Why Use Multiple Threads?

In many situations, having more than one thread running in a program is beneficial. Here’s a more in-depth look at why this can be good.

Better Interaction with the User

If only one thread was available, a program would be able to do only one thing at a time. In the word processor example, how nice it was to be able to open a second document while the first document was being formatted and queued to the printer. In some older word processors, when the user printed a document, he or she had to wait while the document was prepared for printing and sent to the printer. More modern word processors exploit multiple threads to do these two things at the same time. In a one-processor system, this is actually simulated by the operating system rapidly switching back and forth between two tasks, allowing for better user interaction.

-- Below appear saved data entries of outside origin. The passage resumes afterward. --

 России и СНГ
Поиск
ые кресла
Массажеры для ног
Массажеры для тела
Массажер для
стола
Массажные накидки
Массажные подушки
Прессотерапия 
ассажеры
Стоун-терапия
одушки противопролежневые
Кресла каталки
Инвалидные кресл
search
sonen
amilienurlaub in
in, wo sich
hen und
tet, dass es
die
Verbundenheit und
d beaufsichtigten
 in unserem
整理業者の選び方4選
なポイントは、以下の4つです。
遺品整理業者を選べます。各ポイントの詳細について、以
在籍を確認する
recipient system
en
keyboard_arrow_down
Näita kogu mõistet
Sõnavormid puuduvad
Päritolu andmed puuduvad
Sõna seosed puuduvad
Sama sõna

From the perspective of a microprocessor, even the fastest typist takes a tremendous amount of time between keystrokes. In these large gaps of time, the processor can be utilized for other tasks. If one thread is always waiting to give a quick response to a user’s actions, such as clicking the mouse or pressing a key, while other threads are off doing other work, the user will perceive better response from the system.

Simulation of Simultaneous Activities

Threads in Java appear to run concurrently, even when only one physical processor exists. The processor runs each thread for a short time and switches among the threads to simulate sim-ultaneous execution. This makes it seem as if each thread has its own processor, creating a virtual multiple processor system. By exploiting this feature, you can make it appear as if multiple tasks are occurring simultaneously when, in fact, each is running for only a brief time before the context is switched to the next thread.

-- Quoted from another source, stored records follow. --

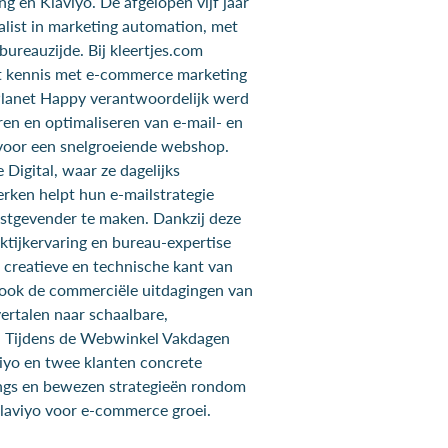
ng en Klaviyo. De afgelopen vijf jaar
ialist in marketing automation, met
bureauzijde. Bij kleertjes.com
t kennis met e-commerce marketing
j Planet Happy verantwoordelijk werd
ren en optimaliseren van e-mail- en
 voor een snelgroeiende webshop.
 Digital, waar ze dagelijks
rken helpt hun e-mailstrategie
nstgevender te maken. Dankzij deze
tijkervaring en bureau-expertise
e creatieve en technische kant van
ook de commerciële uitdagingen van
ertalen naar schaalbare,
. Tijdens de Webwinkel Vakdagen
iyo en twee klanten concrete
ings en bewezen strategieën rondom
laviyo voor e-commerce groei.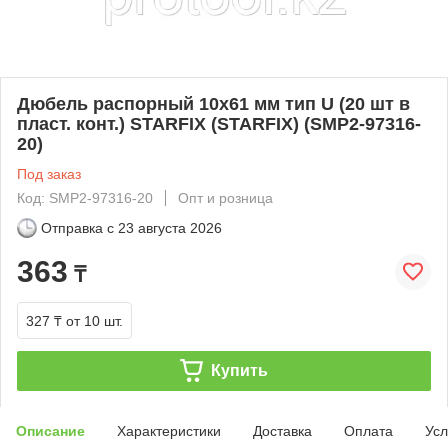
Дюбель распорный 10х61 мм тип U (20 шт в
пласт. конт.) STARFIX (STARFIX) (SMP2-97316-
20)
Под заказ
Код: SMP2-97316-20
Опт и розница
Отправка с
23 августа 2026
363
₸
327 ₸
от 10 шт.
Купить
Описание
Характеристики
Доставка
Оплата
Усл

Exploitation of Multiple Processors

In some machines, several real microprocessors are present. If the underlying operating system and the implementation of the JavaVM exploit the use of more than one processor, multithreaded Java programs can achieve true simultaneous thread execution. A Java program would not have to be modified because it already uses threads as if they were running on different processors simultaneously. It would just be able to run even faster.

Do Other Things While Waiting for Slow I/O Operations

Input and Output (I/O) operations to and from a hard disk or especially across a network are relatively slow when compared to the speed of code execution in the processor. As a result, read/write operations may block for quite a while, waiting to complete.

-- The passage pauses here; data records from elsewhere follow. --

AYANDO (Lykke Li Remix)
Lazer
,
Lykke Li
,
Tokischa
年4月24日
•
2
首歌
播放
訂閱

In the java.io package, the class InputStream has a method, read(), that blocks until a byte is read from the stream or until an IOException is thrown. The thread that executes this method cannot do anything else while awaiting the arrival of another byte on the stream. If multiple threads have been created, the other threads can perform other activities while the one thread is blocked, waiting for input.

Figure 1.2 shows an abstract pseudo-code model of how two threads can be Threads used to provide better user interaction. The first thread is the GUI event thread, and it spends most of its time blocked in the waitForNextEvent() method. The second thread is the worker thread, and it is initially blocked, waiting for a signal to go to work in the waitUntilSignalled() method. After the fields are populated, the user clicks on a Transmit Data button. The GUI event thread unblocks and then enters the deliverEventToListener() method. That method invokes the actionPerformed() method, which signals the worker thread, and immediately returns to the waitForNextEvent() method. The worker thread unblocks, leaves the waitUntilSignaled() method, and enters the gatherDataAndTransmit() method. The worker thread gathers the data, transmits it, and blocks it while waiting to read a confirmation message from the server. After reading the confirmation, the worker thread returns to the waitUntilSignalled() method.

Figure 1.2: The partitioning of the work between two threads.

By dividing the work between two threads, the GUI event-handling thread is free to handle other user-generated events. In particular, you might want another button, labeled Cancel Request, that would signal the worker thread to cancel the interaction with the server. If you had not used a worker thread to perform the interaction with the server, but simply had the GUI event thread do the work, the interruption activity triggered by the Cancel Request button would not be possible.

Simplify Object Modeling

Object-oriented analysis of a system before it is built can lead to a design requiring some of the objects to have a thread running within them. This kind of object can be thought of as active, as opposed to passive. A passive object changes its internal state only when one of its methods is invoked. An active object may change its internal state autonomously.

As an example, consider building a digital clock graphical component that displays the current system time in hours and minutes. Every 60 seconds, the minutes (and possibly the hours) displayed on this component will have to change. The simplest design is to have a thread running inside the clock component and dedicated to updating the digits when necessary. Otherwise, an external thread would have to continually check whether it is time to update a digit, in addition to performing its other duties. What if that external thread had to read data from an InputStream, and it was blocked, waiting for a byte for longer than a minute? Here, exploiting the benefits of multithreaded programming simplifies the solution.